Unpacking Iran’s Drone Campaign in the Gulf: Early Lessons for Future Drone Warfare

Unpacking Iran's Drone Campaign in the Gulf: Early Lessons for Future Drone Warfare

Photo: alones/Adobe Stock

Commentary by Kateryna Bondar

Published March 10, 2026

The first week of Iran's retaliation campaign during Operation Epic Fury demonstrates that drones are no longer auxiliary strike systems but central instruments of modern air campaigns. Their ability to generate sustained pressure at relatively low cost allows actors to impose economic, psychological, and operational strain on adversaries while preserving higher-end missile assets for select targets. The effectiveness of such campaigns lies not only in the drones themselves but in the broader ecosystem that enables their large-scale employment-production capacity, operational doctrine, targeting architecture, and integration with other strike systems.

The Middle East crisis escalated in early March 2026 after coordinated U.S.-Israeli strikes under Operation Epic Fury killed Iranian Supreme Leader Ayatollah Ali Khamenei and several senior commanders. Iran responded with a large-scale retaliatory campaign primarily targeting Gulf Cooperation Council (GCC) states. Despite damage to parts of its command and control structure, Tehran has rapidly generated sustained strikes using a layered architecture combining drones, ballistic missiles, and cruise missiles against military installations, energy infrastructure, and economic centers.

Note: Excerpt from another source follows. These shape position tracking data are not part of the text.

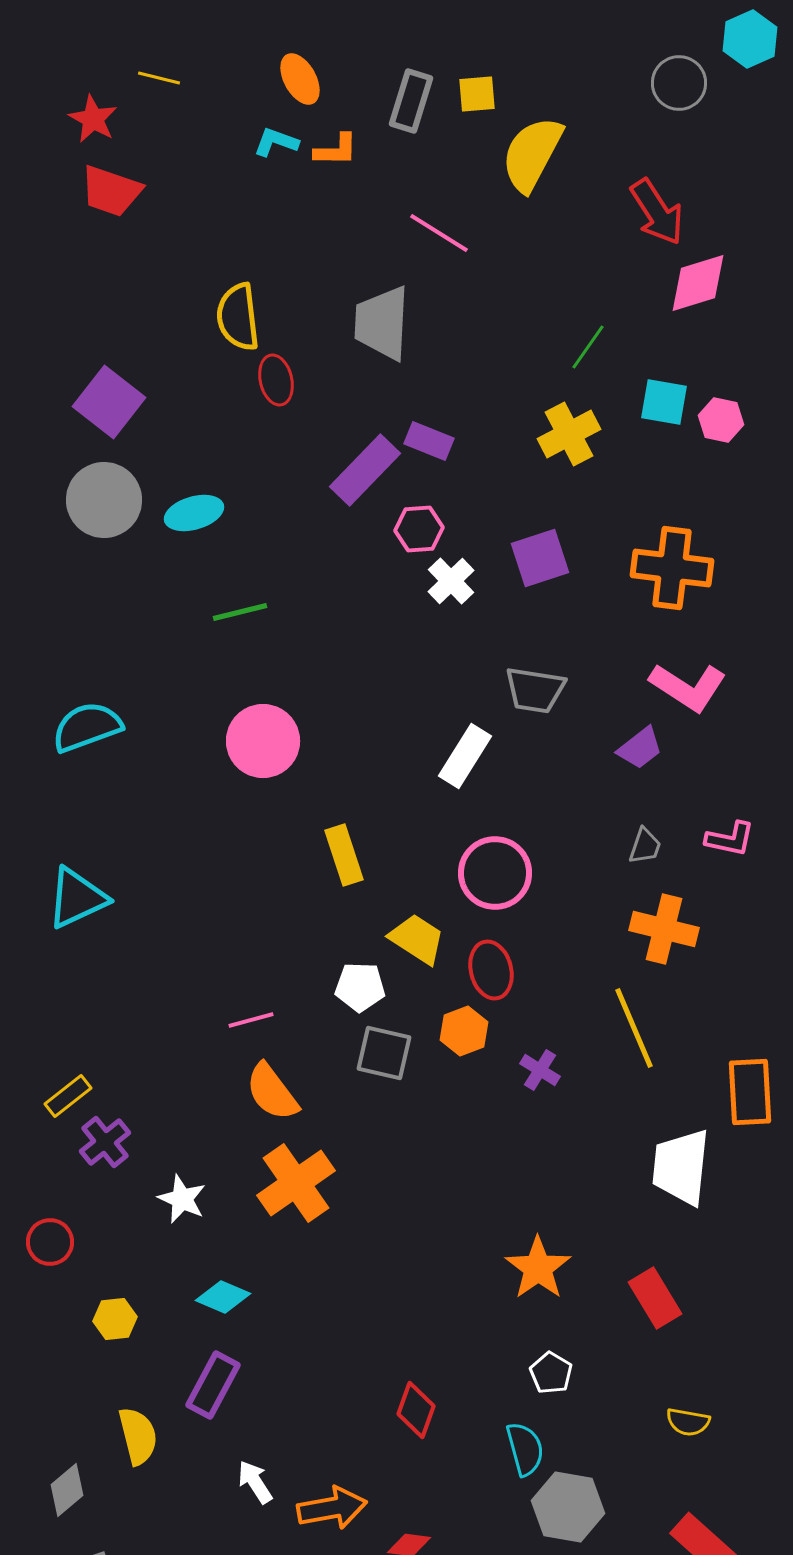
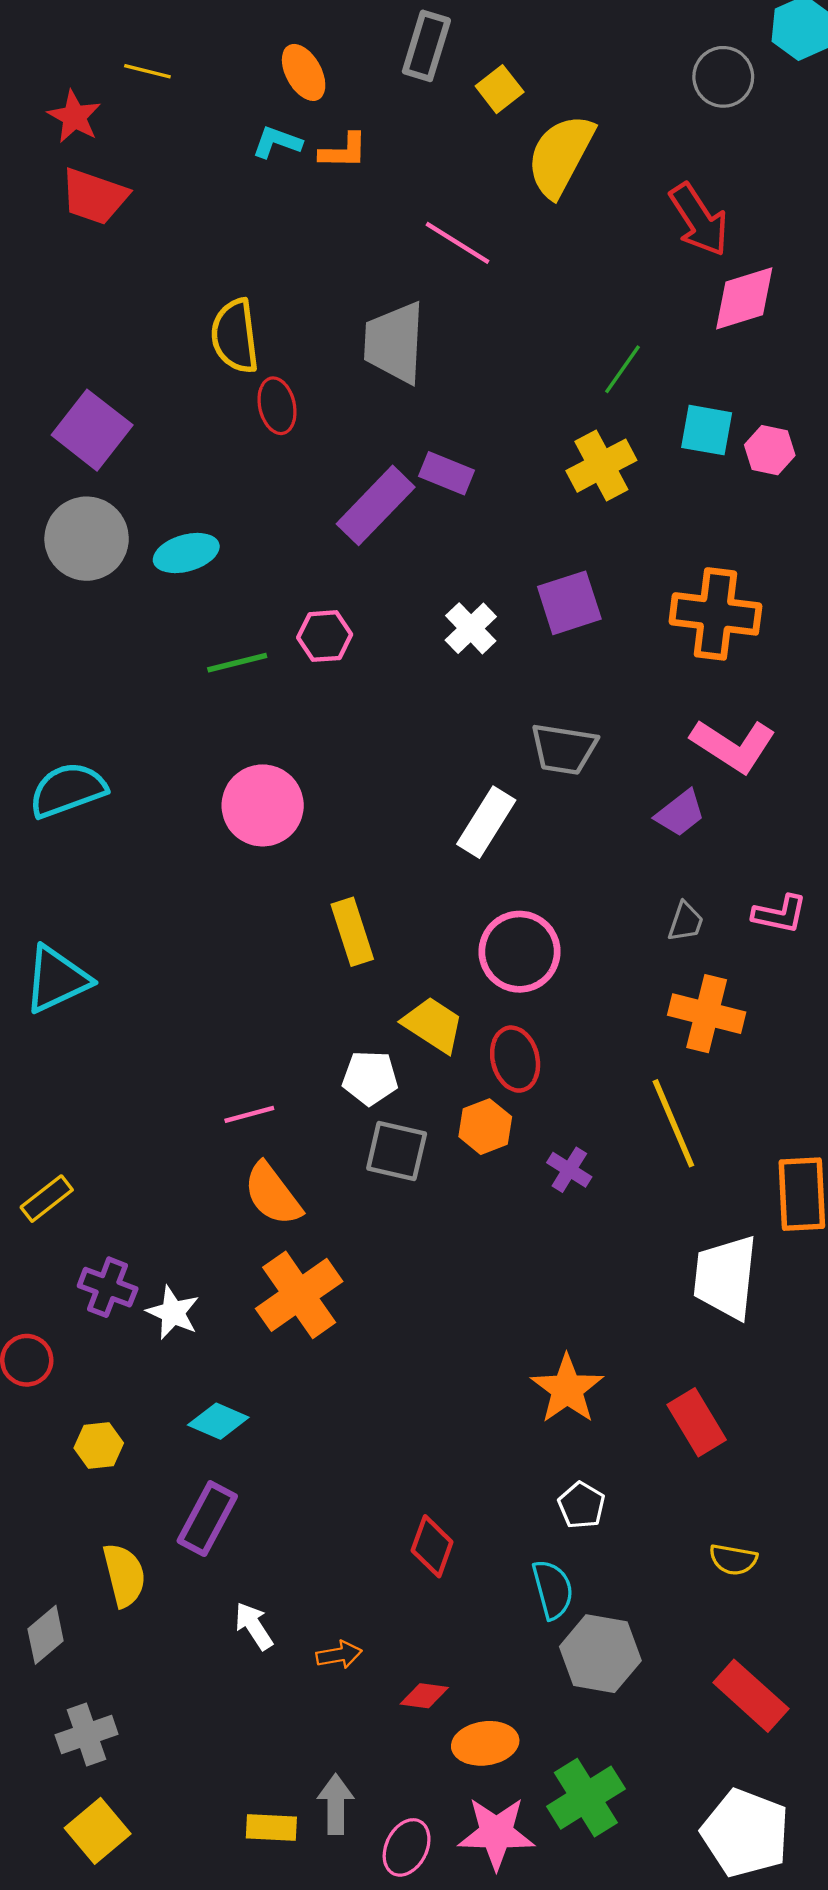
yellow square: (477, 94) -> (500, 89), turned -33
gray rectangle: (411, 101) -> (426, 46), moved
pink hexagon: (419, 529) -> (325, 636), moved
purple cross: (105, 1142) -> (108, 1287), moved, turned -30
orange arrow: (332, 1508) -> (339, 1655), size x0.6

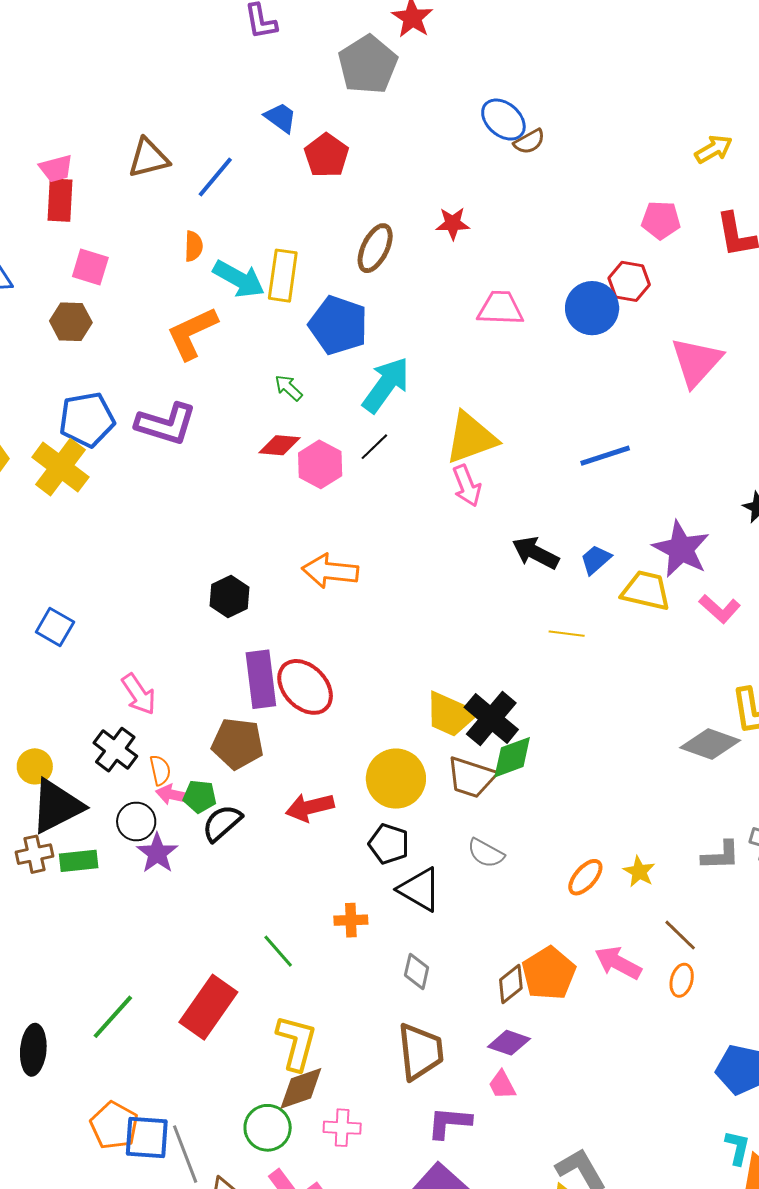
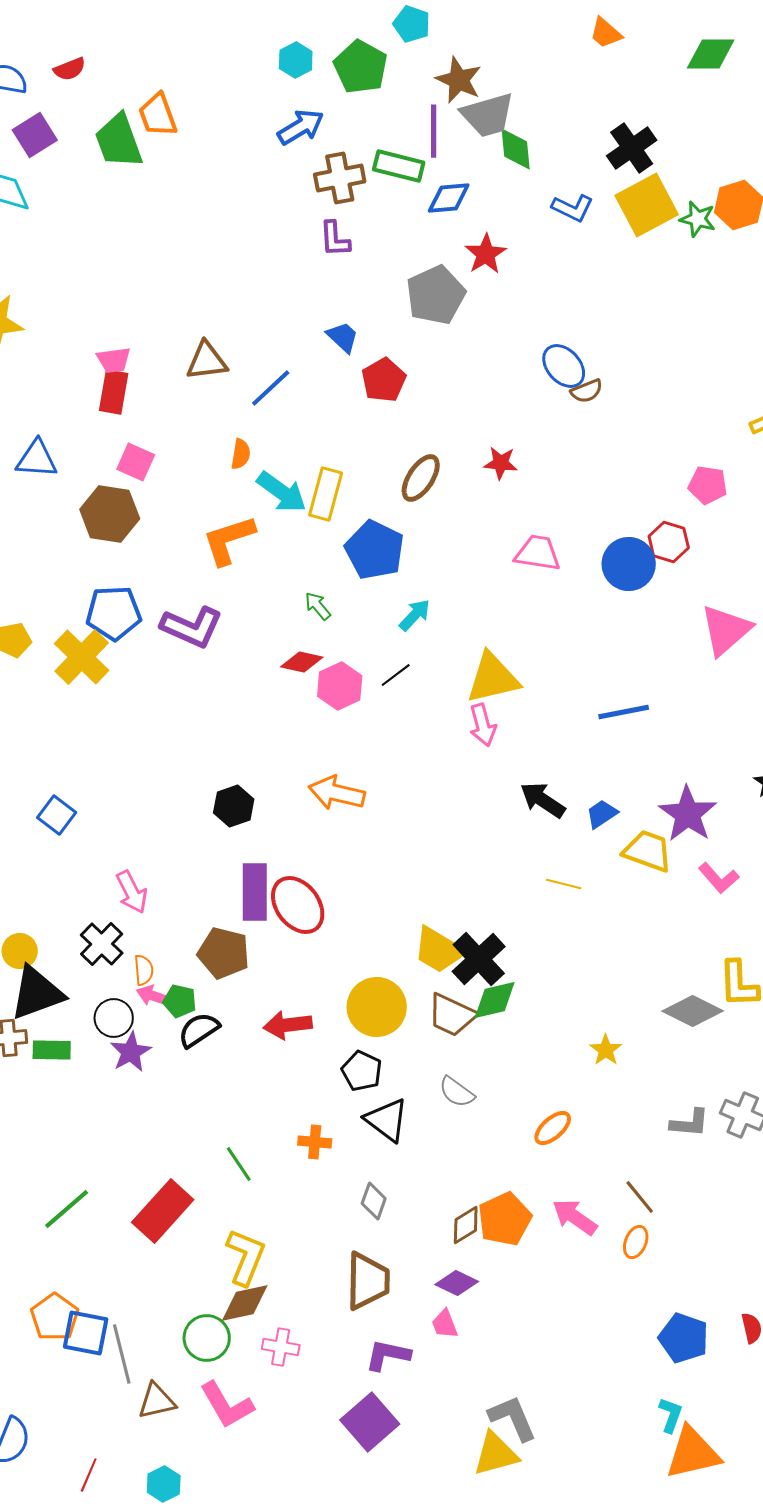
brown hexagon: (71, 322) -> (110, 514), size x1.4
cyan arrow: (386, 385) -> (415, 615), size x0.6
yellow star: (639, 872) -> (606, 1050), moved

Data from the first week of the campaign (March 1-9) reveals several operational trends, particularly in the use of unmanned systems. Drawing on official reporting from regional ministries of defense and open-source intelligence, this analysis assesses the scale and role of drones in Iran's retaliation strategy and identifies capability gaps that militaries, including the U.S. military, may need to address as these operational models evolve.

Operational Patterns in Iran's Strike Campaign

Drones have constituted the primary tool for sustaining pressure across multiple GCC states in the first week of Iran's retaliation campaign. These drones-primarily Shahed-series one-way attack drones deployed in large saturation waves-have been used less to inflict direct military damage and more to disrupt infrastructure while forcing defenders to expend costly interceptors against low-cost systems.

Geographic Distribution of Drone Strikes Across the Gulf

As shown in Figure 1, Iran's strike campaign has not been evenly distributed across the Gulf. The United Arab Emirates (UAE) absorbed by far the largest volume of attacks in the dataset: 1,440 detected drones and 261 missiles between March 1 and March 9, or 1,701 total recorded strikes. That means the UAE alone accounts for roughly 62 percent of all recorded strikes in the dataset and nearly 80 percent of all detected drones. In operational terms, this suggests that the UAE has functioned as the campaign's principal target set, likely because of its concentration of commercial hubs, logistics infrastructure, and high-value military and economic assets.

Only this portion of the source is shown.